We’re calling out soy for menopausal women because it has unique properties for women’s hormones. Menopause happens when women’s bodies reduce oestrogen production. That has led some people to recommend soy for women going through, or have already gone through, this change of life.
Why soy? Because it naturally contains two plant compounds (isoflavones) similar to oestrogen. These compounds are called “genistein” and “daidzein”. To learn more about why this is important, read the full article on soy.
Soy is a legume (bean) that is sometimes eaten raw as “edamame” or used to make tofu and soy milk. It is often fermented into other foods like soy sauce and miso and is a great source for meat alternatives and protein.
Hello soy! Good-bye hot flashes.
Soy contains plant compounds similar to oestrogen, resulting in some health benefits that mitigate against menopausal symptoms. Here's how:
- It can reduce the frequency and severity of hot flashes.

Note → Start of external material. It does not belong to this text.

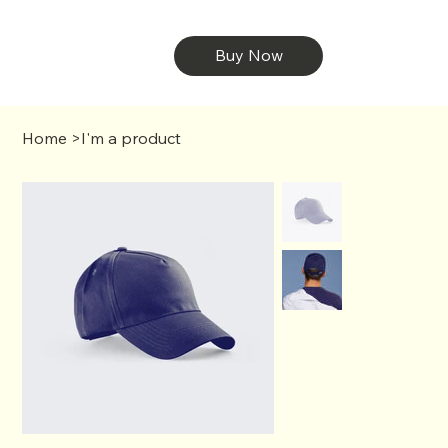
Buy Now
Home
>
I'm a product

- Studies suggest soy is good for your heart. It reduces risk of heart disease and (slightly) reduces “bad” cholesterol and blood pressure.
- Soy has also been found to reduce the risk of breast cancer. It was once thought that soy could contribute to cancer risk since high levels of oestrogen have been linked to the development of breast cancer. However, food sources of soy do not contain enough of the isoflavones needed to increase the risk. With a decline in oestrogen, the isoflavones may help to keep oestrogen levels consistent. Please note: soy or isoflavone supplements are much more concentrated and not recommended outside of consulting a medical professional.
- Soy can increase calcium absorption from our food and may increase bone density. This is important, as 5 – 7 years after menopause, women can lose up to 20% of their bone density putting them at higher risk of osteoporosis.
Recipe - Miso soup (2 servings)
2 cups Water
2 tbsp Miso paste
1/2 cube Tofu (chopped)
5 Mushrooms (sliced)
1 stalk Green onion (chopped)
1 tsp Sesame seeds
Bring 2 cups of water to a boil in a small pot. In a small bowl mix miso paste with several spoonfuls of hot water and stir until well combined. Set aside.
Once the water comes to a boil, reduce heat and add tofu, mushrooms, and green onions. Let simmer for 1-2 minutes.
Remove from heat and add thinned miso paste.
Serve hot with a sprinkle of sesame seeds.